• TaxUpdate

On May 29th, the Paraguayan Official Gazette published the promulgation of the Paraguay – Spain Double Tax Treaty (“DTT”) signed on March 25th, 2023, from which we highlight the following aspects:

1. Scope: Individual, Corporate, and Non-Residents Income Taxes, Dividends, and Profits Tax.

2. Permanent Establishment (“PE”):

An individual or entity is closely linked to an entity if, in light of all the facts and circumstances, one has control over the other or both are under the control of the same individuals or entities. In any case, it shall be considered that an individual or entity is related (closely linked) to an entity if one of them directly or indirectly holds more than 50% of the participation rights on the benefits of the other (or more than 50% of the total voting rights and the value of the shares or participation rights), or if a third individual or entity holds directly or indirectly more than 50% of the participation rights on the benefits of the other (or more than 50% of the total voting rights and the value of the shares or participation rights) in any of the individuals or entity or both of them.
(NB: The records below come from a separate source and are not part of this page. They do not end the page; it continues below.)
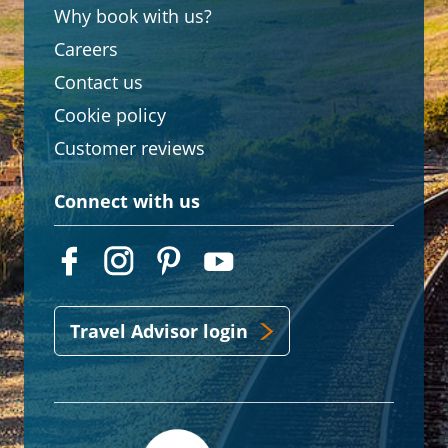
Why book with us?
Careers
Contact us
Cookie policy
Customer reviews
Connect with us
Travel Advisor login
A PE is also deemed to exist if (i) a building site, or (ii) a construction or installation project continues for more than 9 months.

3. Withholding Tax Rates:

  • Dividends: 0% – 5% – 10%.
  • Interest: 5%
  • Royalties: 5% 

4. Entitlement to Benefits Provision (“LOB”):

This DTT shall not apply to any person not considered the effective beneficiary of the income arising from the other Contracting State.

This DTT shall not prevent the Contracting States from applying their domestic regulations on International Tax Transparency (Controlled Foreign Companies) and thin capitalization.

The benefits of this DTT shall not be granted when it is reasonable to conclude that the instrument or transaction has within their main purpose the generation of such benefits unless it is determined that granting the relevant benefits is aligned with the goals and objects of the DTT applicable provisions.

When an entity of a Contracting State obtains income arising from the other one, and the former State considers such income as attributable to a permanent establishment that such entity has in a third State, and the benefits attributable to such permanent establishment are exempt from taxes in the State mentioned in the first place, the benefits of this DTT shall not apply to any income over which the tax levied by the said third State is less than 60% of the tax that the firstly mentioned State would have imposed it should the permanent establishment was located there. In such case, all the income to which this section applies shall be subject to tax according to the domestic legislation of the other Contracting State, regardless of this DTT.

5. Exchange of Information: The DTT requires the competent authorities to exchange information considered foreseeably relevant to carrying out the provisions of the Treaty or the domestic laws of both of the Contracting States

6. Double Taxation Relief: Both countries apply the deduction method to eliminate double taxation.